I discussed how bottlenose dolphins scan the environment to make a decision and thus which performance strategies they adopted to solve the discrimination task. I also compared the performance in an identical echolocation task for porpoises (Wisniewska et al. 2012).
- One of the dolphins used the same strategy in all sessions, showing a curving approach for the decision-making. This could be explained by some strategy adopted by other cetaceans swimming in circles to surround schools of fish or prey (Benoit-Bird, et al. 2009). This happened with one of the porpoises in Wisniewska et al. (2012) which frequently made curving approaches to the targets, covering larger distances and contributing to the longer trial durations.
- In the case of the harbor porpoises, they made mistakes in 1.5–4% of trials with the PVC comparison target, 3–5% of trials with the brass target and 5–43% of trials with the steel target (Wisniewska et al. 2012). Thus, their errors percentages are lower than for both dolphins, and for all types of material. The better performance by the porpoises could be explained by them having been trained in many previous echolocation tasks, whereas the dolphins used here had never been trained in such contexts.
- The difficulty for both animals increased when discriminating the steel and aluminum spheres, for which the echoes had similar spectra due to the smaller impedance differences between these materials (Au, 1993).
- The aluminum sphere (the standard one), gives a rather even temporal signature, whilst the plastic gives a more complicated echo and lot of notches in the spectrum. This supplies many spectral and temporal cues for the animals to distinguish between them.
- Our dolphins combined buzzes with horizontal (Schevill and Lawrence, 1956) and rotational head movements. These movements became pronounced when the dolphin was within the last meters from the target.
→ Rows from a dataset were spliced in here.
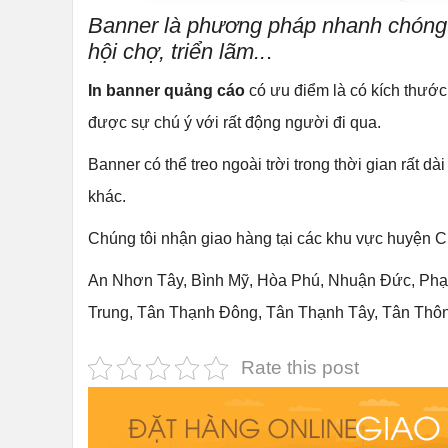
Banner là phương pháp nhanh chóng v
hội chợ, triển lãm..
.
In banner quảng cáo
có ưu điểm là có kích thước
được sự chú ý với rất động người đi qua.
Banner có thể treo ngoài trời trong thời gian rất d
khác.
Chúng tôi nhận giao hàng tại các khu vực huyện C
An Nhơn Tây, Bình Mỹ, Hòa Phú, Nhuận Đức, Phạ
Trung, Tân Thạnh Đông, Tân Thạnh Tây, Tân Thông
Rate this post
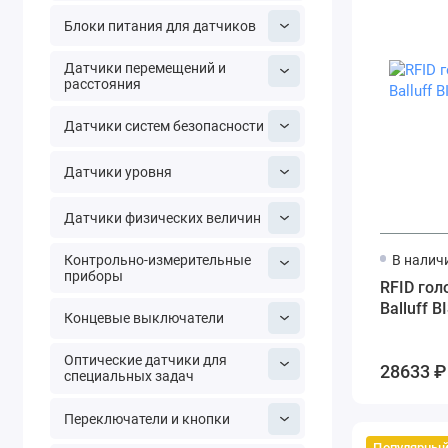
Блоки питания для датчиков
Датчики перемещений и
расстояния
Датчики систем безопасности
Датчики уровня
Датчики физических величин
Контрольно-измерительные
В налич
приборы
RFID гол
Balluff B
Концевые выключатели
Оптические датчики для
28633 ₽
специальных задач
Переключатели и кнопки
Популярны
- An average of eight scans (i.e. four scans per target) was made during one trial for the porpoises (Wisniewska et al. 2012). This is twice as many scans made by the dolphins, which on average have four scans per trial.
CONCLUSIONS
I observed clear differences between individuals of the same species in terms of ability to discriminate and use echolocation, but similar interspecies performance in relation to the materials chosen with the difficulty of the task
Surprisingly dolphins performed poorer than harbour porpoises. It is not known if this is because the dolphins had no history of echolocation training like the porpoises did, or if porpoise sonar is better than assumed.